Director: Stanley Kubrick ; Script: Arthur C. Clarke and Stanley Kubrick. Placed among top ten movies ever made in Sight and Sound's list in 2002.
"Only a few films are transcendent...."...Roger Ebert
Once upon a time there was an ape in Africa and he glimpsed himself in a black rectanguar monolith left for him as a gift and a milestone by an unknown benefactor. He discovers the scale of his power and the bone-weapon he hurls into the sky turns into a lunar mission module, a cinematic flash forward of a few million years. The monolith appears again on the moon and next we find our space heroes headed towards Jupiter. There the computer HAL 9000 turns hostile, resulting in the death of all but one of the astronauts, named Dave. Dave again encounters the mysterious black tablet and is propelled through unexplained tunnels of colour, over weird unearthly hills and dales finally ending up in a well furnished room with human amenities where he lives out his life.
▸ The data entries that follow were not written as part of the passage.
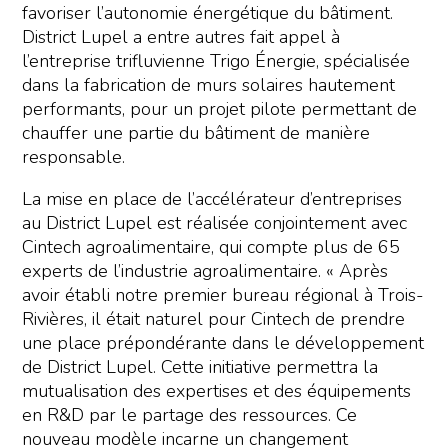
favoriser l’autonomie énergétique du bâtiment.
District Lupel a entre autres fait appel à
l’entreprise trifluvienne Trigo Énergie, spécialisée
dans la fabrication de murs solaires hautement
performants, pour un projet pilote permettant de
chauffer une partie du bâtiment de manière
responsable.
La mise en place de l’accélérateur d’entreprises
au District Lupel est réalisée conjointement avec
Cintech agroalimentaire, qui compte plus de 65
experts de l’industrie agroalimentaire. « Après
avoir établi notre premier bureau régional à Trois-
Rivières, il était naturel pour Cintech de prendre
une place prépondérante dans le développement
de District Lupel. Cette initiative permettra la
mutualisation des expertises et des équipements
en R&D par le partage des ressources. Ce
nouveau modèle incarne un changement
As he dies, he encounters the tablet again and is transformed into a foetus enclosed in a transparent bubble moving in space...
More than science fiction it is a poetical history of the evolution of life on this planet, with an extending vision of man as an inhabitant of the solar system and pushing beyond.
It is in no way a fantasy or a scientific fairy tale: it always has the feet planted in historical realities. It remains true to the spirit as well as the poetry of science, though it does not set out as a treatise or textbook of science.
More even than the piling up of knowledge and the ever expanding sphere of intelligence it is about that powerful force of self transcendence which is the core of the human nature and indeed the totality of life. We sense it in the jubilant victory cry of the ancestral ape as in the dying Dave. As Tagore says the life pulsating in blades of grass is the same as life that runs in the veins of human beings. The film, which is half way a documentary, is pervaded by religious awe, an awareness of the infinities of space and time which we inhabit. The monolith is a mirror in which man observes himself as a piece of the benign propulsive force of the cosmos. For are we not all star children, each and every one of us?
It is also perhaps a parable about the nature of life and death and the eternity of life. The life which is behind the re-appearing monolith is the same as the that of the ones who time and again observe it. Inspired artist that he was, Kubrick may have sensed this in the depths of his own life.
For is not the journey through the many coloured tunnels reminiscent of what the researches on near death experiences has learnt us about? ( where Alph, the sacred river, ran/through caverns measureless to man/down to a sunless sea) Is not the monolith the primordial Rosebud, representing the receding past and undying hope for the future? Surely the tranformation of the dying Dave into the womb enclosed embryo is not an arbitrary artistic interpolation or unnecessary literary embellishment? Ebert's use of the word transcendant in reference to the film is no less prescient.
Of course one may justifiably be accused of reading too much between the lines what isn't there.
It has been called a slow film, but it is so only in the sense that a piece of slow music is slow. So far as the descriptions of space flight, both where their rhythms and authenticity and faithfulness to detail is concerned, one experiences things as an astronaut would.